Find the word "Datenschutzerklärung" in the records below. List each line containing it.

## Entries provided
- Opening Delimiter -

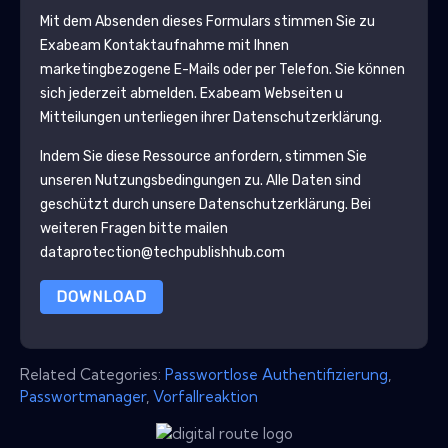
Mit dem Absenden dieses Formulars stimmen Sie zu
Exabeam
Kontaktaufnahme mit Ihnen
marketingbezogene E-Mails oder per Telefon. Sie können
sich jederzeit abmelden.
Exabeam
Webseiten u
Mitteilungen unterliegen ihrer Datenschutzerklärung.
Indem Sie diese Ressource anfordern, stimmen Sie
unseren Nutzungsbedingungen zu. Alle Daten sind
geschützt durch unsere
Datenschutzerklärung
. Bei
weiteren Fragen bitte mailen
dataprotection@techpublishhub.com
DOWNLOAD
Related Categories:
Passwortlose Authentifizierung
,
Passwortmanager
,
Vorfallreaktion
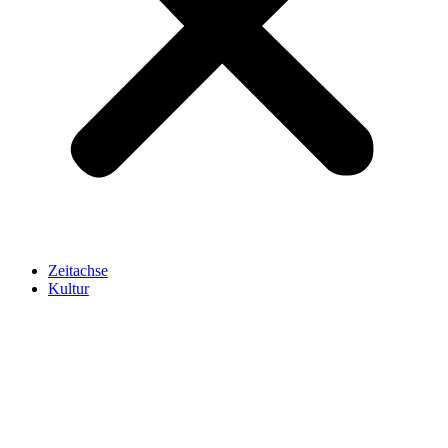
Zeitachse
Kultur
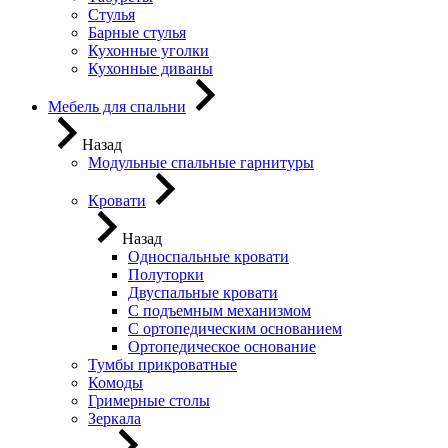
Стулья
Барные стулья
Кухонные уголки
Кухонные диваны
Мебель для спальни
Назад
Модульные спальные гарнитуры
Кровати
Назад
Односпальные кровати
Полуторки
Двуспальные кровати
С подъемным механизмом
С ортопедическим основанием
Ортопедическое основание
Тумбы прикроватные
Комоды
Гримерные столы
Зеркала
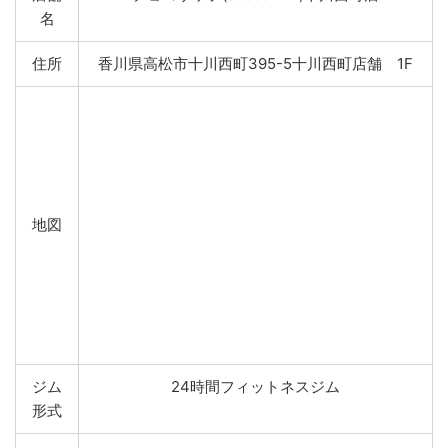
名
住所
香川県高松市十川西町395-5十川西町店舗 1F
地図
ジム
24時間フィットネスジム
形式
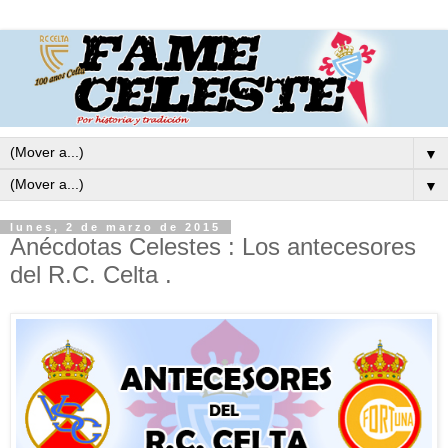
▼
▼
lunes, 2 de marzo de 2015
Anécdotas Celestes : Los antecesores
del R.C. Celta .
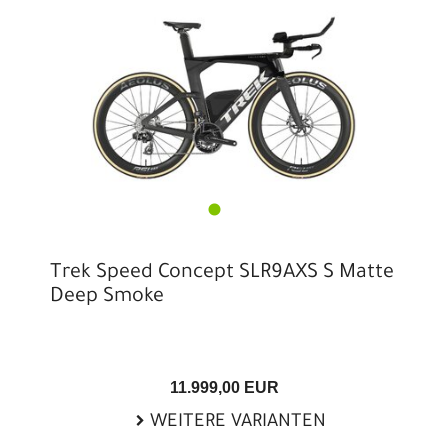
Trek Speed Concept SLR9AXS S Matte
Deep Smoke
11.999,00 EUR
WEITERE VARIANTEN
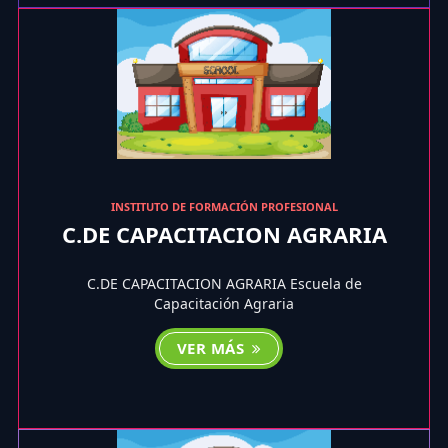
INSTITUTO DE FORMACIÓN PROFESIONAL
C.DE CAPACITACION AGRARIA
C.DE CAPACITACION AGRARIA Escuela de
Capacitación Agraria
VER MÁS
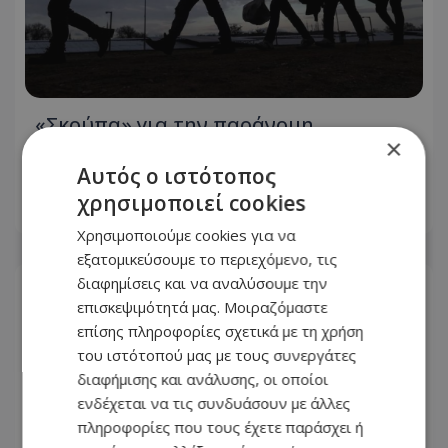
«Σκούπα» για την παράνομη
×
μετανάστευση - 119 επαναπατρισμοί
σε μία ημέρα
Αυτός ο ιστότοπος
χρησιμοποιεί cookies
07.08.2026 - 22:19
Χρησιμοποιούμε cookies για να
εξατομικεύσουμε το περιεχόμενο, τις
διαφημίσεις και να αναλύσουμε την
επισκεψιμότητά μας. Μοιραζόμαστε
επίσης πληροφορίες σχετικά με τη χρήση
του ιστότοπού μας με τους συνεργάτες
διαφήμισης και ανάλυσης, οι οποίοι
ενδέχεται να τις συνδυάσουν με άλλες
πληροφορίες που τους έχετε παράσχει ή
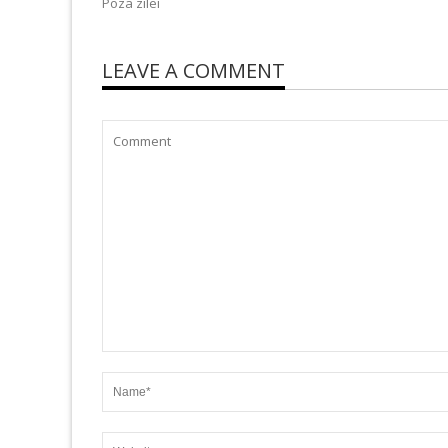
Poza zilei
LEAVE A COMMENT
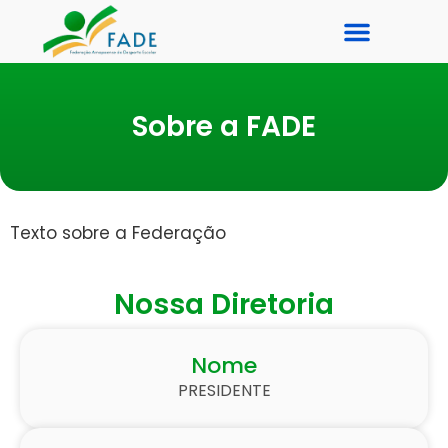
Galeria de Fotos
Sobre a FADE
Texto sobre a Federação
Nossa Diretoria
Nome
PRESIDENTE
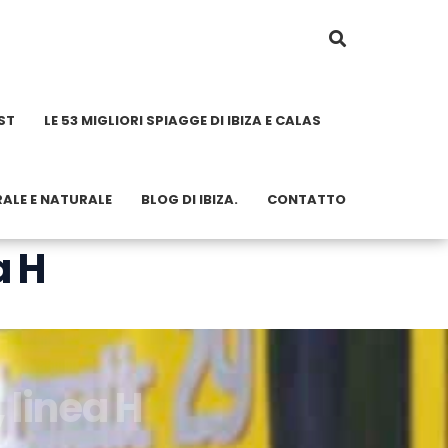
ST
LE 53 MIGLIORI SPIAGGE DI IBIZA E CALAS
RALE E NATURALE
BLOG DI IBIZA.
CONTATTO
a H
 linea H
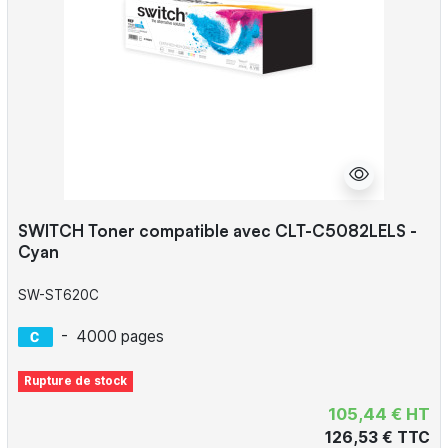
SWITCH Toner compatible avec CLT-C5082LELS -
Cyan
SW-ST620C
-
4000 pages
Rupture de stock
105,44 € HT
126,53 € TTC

- Closing Delimiter -
- Opening Delimiter -

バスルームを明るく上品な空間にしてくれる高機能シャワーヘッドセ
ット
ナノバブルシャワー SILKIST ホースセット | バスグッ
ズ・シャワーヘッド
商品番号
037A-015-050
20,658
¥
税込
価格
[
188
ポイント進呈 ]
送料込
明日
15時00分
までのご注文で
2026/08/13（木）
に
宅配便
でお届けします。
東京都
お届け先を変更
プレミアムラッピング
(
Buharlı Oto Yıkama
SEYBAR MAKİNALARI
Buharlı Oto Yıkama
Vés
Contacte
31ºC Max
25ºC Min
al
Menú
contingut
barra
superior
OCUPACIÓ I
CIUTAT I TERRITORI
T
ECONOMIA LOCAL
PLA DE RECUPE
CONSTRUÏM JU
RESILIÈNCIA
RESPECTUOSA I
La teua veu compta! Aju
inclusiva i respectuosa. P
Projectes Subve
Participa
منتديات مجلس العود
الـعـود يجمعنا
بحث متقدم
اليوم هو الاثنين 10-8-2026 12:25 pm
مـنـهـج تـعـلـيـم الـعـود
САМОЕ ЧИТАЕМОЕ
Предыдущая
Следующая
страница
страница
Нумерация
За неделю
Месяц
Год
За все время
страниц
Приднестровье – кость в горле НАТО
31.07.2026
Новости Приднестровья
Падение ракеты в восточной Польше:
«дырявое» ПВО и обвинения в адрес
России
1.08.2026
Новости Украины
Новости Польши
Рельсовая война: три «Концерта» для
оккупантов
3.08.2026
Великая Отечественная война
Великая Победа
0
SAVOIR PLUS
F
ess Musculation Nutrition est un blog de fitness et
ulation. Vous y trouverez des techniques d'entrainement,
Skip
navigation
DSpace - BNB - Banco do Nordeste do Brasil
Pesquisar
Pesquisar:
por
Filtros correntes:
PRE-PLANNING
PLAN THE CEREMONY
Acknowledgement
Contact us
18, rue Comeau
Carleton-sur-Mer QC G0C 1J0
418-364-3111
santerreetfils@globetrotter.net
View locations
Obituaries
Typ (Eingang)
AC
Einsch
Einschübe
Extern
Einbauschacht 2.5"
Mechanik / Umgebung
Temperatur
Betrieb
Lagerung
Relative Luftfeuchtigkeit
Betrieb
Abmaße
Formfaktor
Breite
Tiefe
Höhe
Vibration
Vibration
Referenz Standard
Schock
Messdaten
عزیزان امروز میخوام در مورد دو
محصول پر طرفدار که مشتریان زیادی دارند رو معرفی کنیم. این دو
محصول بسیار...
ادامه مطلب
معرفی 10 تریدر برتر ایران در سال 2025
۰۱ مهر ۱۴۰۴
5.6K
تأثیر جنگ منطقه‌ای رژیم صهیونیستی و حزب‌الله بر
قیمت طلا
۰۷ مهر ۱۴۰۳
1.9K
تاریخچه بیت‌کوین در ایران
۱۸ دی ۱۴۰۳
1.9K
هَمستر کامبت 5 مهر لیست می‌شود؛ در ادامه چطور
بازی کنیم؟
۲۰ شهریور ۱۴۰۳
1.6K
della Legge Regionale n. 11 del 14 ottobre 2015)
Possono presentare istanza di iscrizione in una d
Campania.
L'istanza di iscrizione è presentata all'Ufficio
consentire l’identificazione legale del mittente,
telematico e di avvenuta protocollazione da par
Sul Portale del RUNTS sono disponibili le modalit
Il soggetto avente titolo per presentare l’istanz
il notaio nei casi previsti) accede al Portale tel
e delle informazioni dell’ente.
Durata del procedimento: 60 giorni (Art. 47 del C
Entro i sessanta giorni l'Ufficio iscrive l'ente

- Closing Delimiter -

## Written answer
Mitteilungen unterliegen ihrer Datenschutzerklärung.
Datenschutzerklärung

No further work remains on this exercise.